Typmaterial für Magnesiochromit ist nicht definiert.[6][13]

Die strukturelle Klassifikation der International Mineralogical Association (IMA) zählt den Magnesiochromit zur Spinell-Supergruppe, wo er zusammen mit Chromit, Cochromit, Coulsonit, Cuprospinell, Dellagiustait, Deltalumit, Franklinit, Gahnit, Galaxit, Guit, Hausmannit, Hercynit, Hetaerolith, Jakobsit, Maghemit, Magnesiocoulsonit, Magnesioferrit, Magnetit, Manganochromit, Spinell, Thermaerogenit, Titanomaghemit Trevorit, Vuorelainenit und Zincochromit die Spinell-Untergruppe innerhalb der Oxispinelle bildet.[14] Ebenfalls in diese Gruppe gehören die nach 2018 beschriebenen Oxispinelle Chihmingit[15] und Chukochenit[16] sowie der Nichromit, dessen Name von der CNMNC der IMA noch nicht anerkannt worden ist.[17]

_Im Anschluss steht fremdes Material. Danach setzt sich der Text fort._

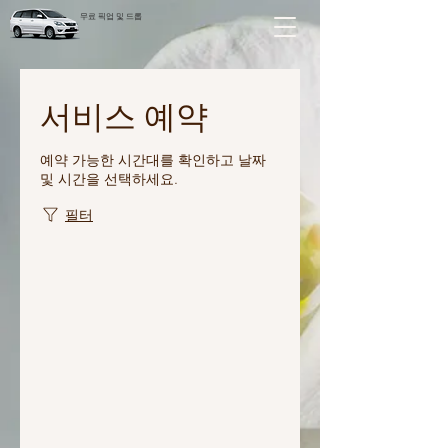
무료 픽업 및 드롭
서비스 예약
예약 가능한 시간대를 확인하고 날짜
및 시간을 선택하세요.
필터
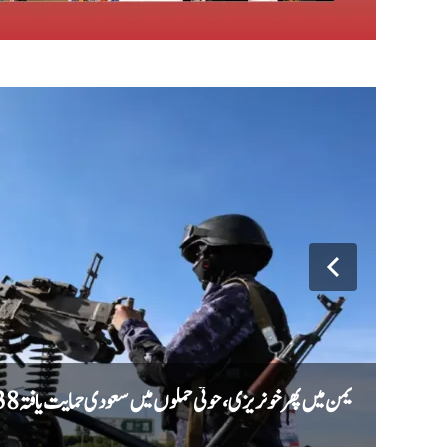
یمن میں پھر خونریزی، حوثی حملوں میں سعودی حمایت یافتہ 38 فوجی ہلاک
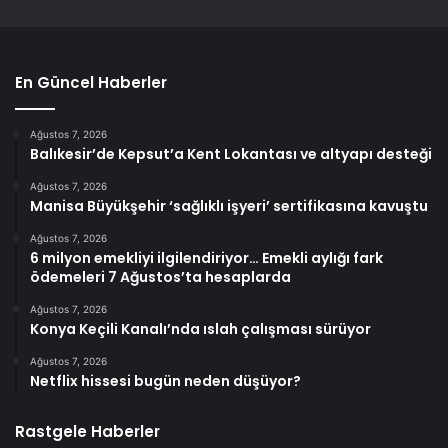
En Güncel Haberler
Ağustos 7, 2026
Balıkesir’de Kepsut’a Kent Lokantası ve altyapı desteği
Ağustos 7, 2026
Manisa Büyükşehir ‘sağlıklı işyeri’ sertifikasına kavuştu
Ağustos 7, 2026
6 milyon emekliyi ilgilendiriyor… Emekli aylığı fark
ödemeleri 7 Ağustos’ta hesaplarda
Ağustos 7, 2026
Konya Keçili Kanalı’nda ıslah çalışması sürüyor
Ağustos 7, 2026
Netflix hissesi bugün neden düşüyor?
Rastgele Haberler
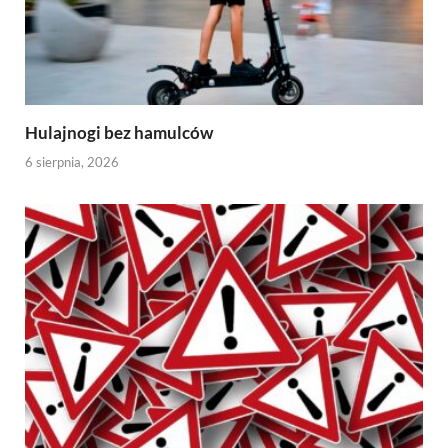
Hulajnogi bez hamulców
6 sierpnia, 2026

In der veralteten 8. Auflage der Mineralsystematik nach Strunz gehörte der Magnesiochromit zur Mineralklasse der „Oxide und Hydroxide“ und dort zur Abteilung der „Verbindungen mit M3O4- und verwandte Verbindungen“, wo er zusammen mit Chromit, Magnesiochromit und Manganochromit sowie mit den inzwischen diskreditierten Mitgliedern Chromohercynit und Picotit die Gruppe der „Chrom-Spinelle“ mit der System-Nr. IV/B.01c bildete.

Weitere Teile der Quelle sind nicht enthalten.